John Donnellan has a long association with Wagner, having received his MPA from the school in 1984 and serving as an adjunct faculty member since 2006.
Professor Donnellan recently retired from a forty year career in Federal Service, thirty-seven of which were spent serving veterans in the Department of Veterans Affairs. In 1991 he was appointed as Director of the Manhattan VA Medical Center, and in 1999 he successfully integrated the Brooklyn, St. Albans (Queens) and Manhattan VA facilities into the newly formed VA New York Harbor Health Care System, providing a continuum of medical care to veterans in Manhattan, Brooklyn, Queens, and Staten Island.
Throughout his VA career Professor Donnellan served the Department of Veterans Affairs as a member of numerous national work groups and committees on VA Healthcare Policy. He also chaired the NY/NJ Veterans Healthcare Network Council for Geriatrics and Extended Care Services. In that capacity, he worked to improve home and community based services for veterans with chronic and palliative care needs. Additionally, he served the larger federal community in New York City as a member and Chairperson of the New York Federal Executive Board. For his leadership as a federal executive he was awarded the President's Distinguished Senior Executive Rank Award (1999) and the President's Meritorious Senior Executive Rank Award (1996, 2002, 2008).
Professor Donnellan is a Fellow in the American College of Healthcare Executives. He has long been a preceptor for graduate students completing administrative residencies/fellowships in health care administration. In 1998 he was recognized by Veterans Health Administration with the "Outstanding Preceptor Award" for his contributions to administrative residents and fellows and to VA's Graduate Healthcare Administration Training Program. In 2001 he was recognized for his contributions to VA Nursing with the "Secretary of Veterans Affairs Award for Advancement of Nursing Programs."
At Wagner, Professor Donnellan teaches the Health Policy and Management Capstone, Health Services Management and Ethics in Healthcare Management.

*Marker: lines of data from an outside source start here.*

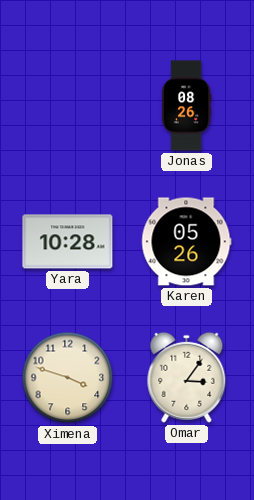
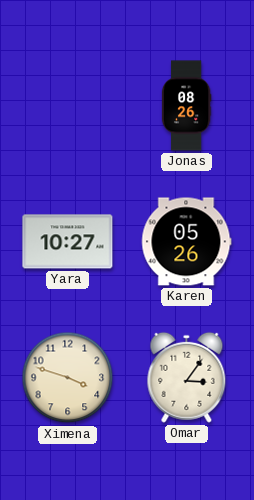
Yara: 10:28 -> 10:27
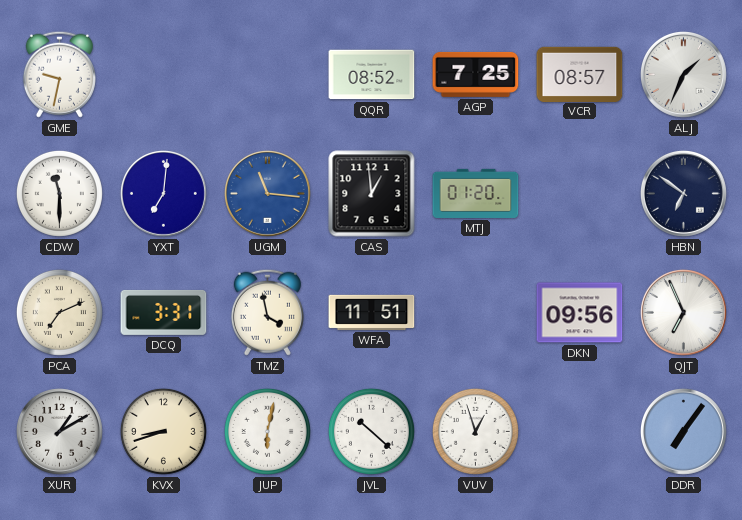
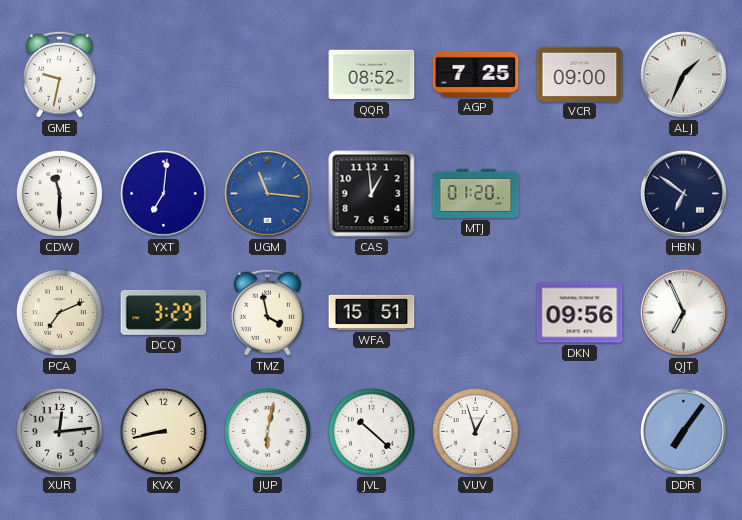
VCR: 08:57 -> 09:00
DCQ: 3:31 -> 3:29
WFA: 11:51 -> 15:51
XUR: 1:10 -> 12:14
KVX: 8:42 -> 8:43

As part of the core curriculum of the NYU Wagner Masters program, Capstone teams spend an academic year addressing challenges and identifying opportunities for a client organization or conducting research on a pressing social question. Wagner's Capstone program provides students with a centerpiece of their graduate experience whereby they are able to experience first-hand turning the theory of their studies into practice under the guidance of an experienced faculty member. Projects require students to get up-to-speed quickly on a specific content or issue area; enhance key process skills including project management and teamwork; and develop competency in gathering, analyzing, and reporting out on data. Capstone requires students to interweave their learning in all these areas, and to do so in real time, in an unpredictable, complex, real-world environment.
This course aims to improve your ability to effectively manage and lead health service organizations. We examine a range of key challenges that managers must address to optimize organizational performance, including questions of mission, vision, and strategy ("What areas or activities should we be working in?") and questions of organizational design and operations ("How can we perform effectively in this area?").
To deal effectively with these challenges, you will develop knowledge and skills in: setting and aligning goals with the organization’s mission; handling complex trade-offs between demand for services and resource constraints; defining measures of success; improving work processes; motivating diverse stakeholders; dealing with ethical dilemmas; leading organizational change; and managing in environments in transition. In short, the course emphasizes the multiple, related requirements of the leader/manager's job: analysis, problem-solving, and action.
Ethical behavior is good for business in any organization. In healthcare, it results in better patient care, a more committed and satisfied staff, more efficient care delivery, and increased market share. But it requires leaders who have a broad view of the role that ethics programs--and an effective, sustained ethical culture--play. Ethical organizations have integrated and shared ethical values and practices, an effective ethics infrastructure, ongoing ethics education for staff at every level, ethical and morally courageous leaders, and a culture that is consistent with the organization's values. The mission, vision, and values statements of these organizations have been successfully translated into a set of shared values--a moral compass that guides behavior and decision making.